In the same period this guy, come all weathers, has been hanging around outside Whitworth Park pretending he wants to go to Wythenshawe. Is there a good living to be made on Oxford Road panhandling from students? Or is he on day-release from a local Sanitorium and knows nothing else? Or is he a tragic figure like King Pellinore or Sisyphus, doomed by the gods ever to quest for the mens hostel in Wythenshawe but never to find it?
I think the next time he collars me, probably in 2022 the way things are going, I'm going to offer to buy him a drink and ask him his story.
(Tue 23rd Oct 2007, 12:05, More)

» Spoilt Brats

What is being spoiled?
Something adults seem to forget is what a Lord of the Flies-like experiment in social Darwinism school actually is. The slightest weakness will be picked upon and utilised mercilessly by your equally insecure and cruel peers.
So it was with Cecil Smallpiece. That's not his name, But, frankly, it may as well have been. The real one wasn't much better. If you're a parent and your surname suggests that you have small genitals, I strongly advise you to ensure that your children are able to fight from an early age.

This was a mining town in the early 1980's. Don't believe the Billy Elliott-style poor miners with a tin tub in front of the fire image depicted - miners were bloody well paid for a hard job, and when that ended the shock was the harder for it.
Cecils parents weren't hit by this. His dad was a councillor and quite senior in the union, and as the rest of the town slipped into depression, their nest stayed feathered. He was the first person I ever knew to get a computer (A mighty ZX80!) and a video recorder (watching The Empire Strikes Back on someone's TV not in the cinema remains a powerful early memory of mine). Everything he asked for, he got - and his classmates promptly stole or broke. He had the biggest collection of toy soldiers of any child I ever saw. When the Dungeons & Dragons craze was at it's height he had *every* book and figure and game and add on and...you name it.
His parents told him he was talented and gave him lessons in four different muscial instruments. He had a private french tutor.
Everything he wanted or asked for, he got. He got stuff even when he didn't want or ask for it. He was spoiled rotten.

And I think he would have given every bit of it up to be liked. His name was a good starting point, but the obvious material wealth of his family bred resentment and the bullying never stopped.
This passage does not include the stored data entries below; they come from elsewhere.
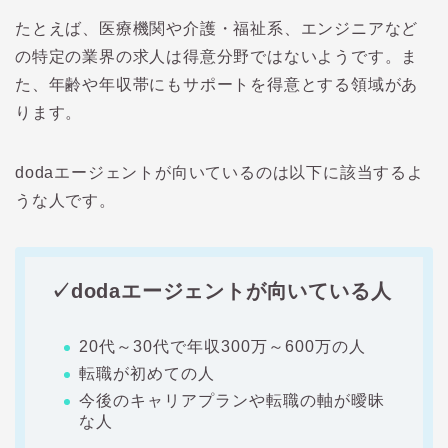
たとえば、医療機関や介護・福祉系、エンジニアなど
の特定の業界の求人は得意分野ではないようです。ま
た、年齢や年収帯にもサポートを得意とする領域があ
ります。
doda
エージェントが向いているのは以下に該当するよ
うな人です。
✓doda
エージェントが向いている人
20
代～
30
代で年収
300
万～
600
万の人
転職が初めての人
今後のキャリアプランや転職の軸が曖昧
な人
He kept up a facade to his family, but if school is the Serengeti, then he was the antelope who ran too slow.
He never hit back until it was too late, because well-brought up children didn't do that - and when he did his victim status was so well established that it just made things worse.
Years later we found out that his home life wasn't much better - it turned out that his dad had a nasty temper behind closed doors and would hand out beatings without provocation. A lot of the presents were guilt gifts.

Looking back now, I wonder who was spoiled. The kid who had everything? Or me, who didn't get much in the way of presents but who had parents who didn't kick me around? Him, who had private tuition in everything, or me, who had parents who encouraged me to be interested in stuff and learn what I enjoyed doing? Him, who would go home with his brand new games kit covered in mud and scabs after every games lesson and tell his mum how he scored three goals, or me, who wore my brothers old games kit but didn't have to lie about anything to make my parents proud?

Perhaps the reason adults forget how harsh school is is because we want to forget what we were like, and what we did to the "spoiled" kids.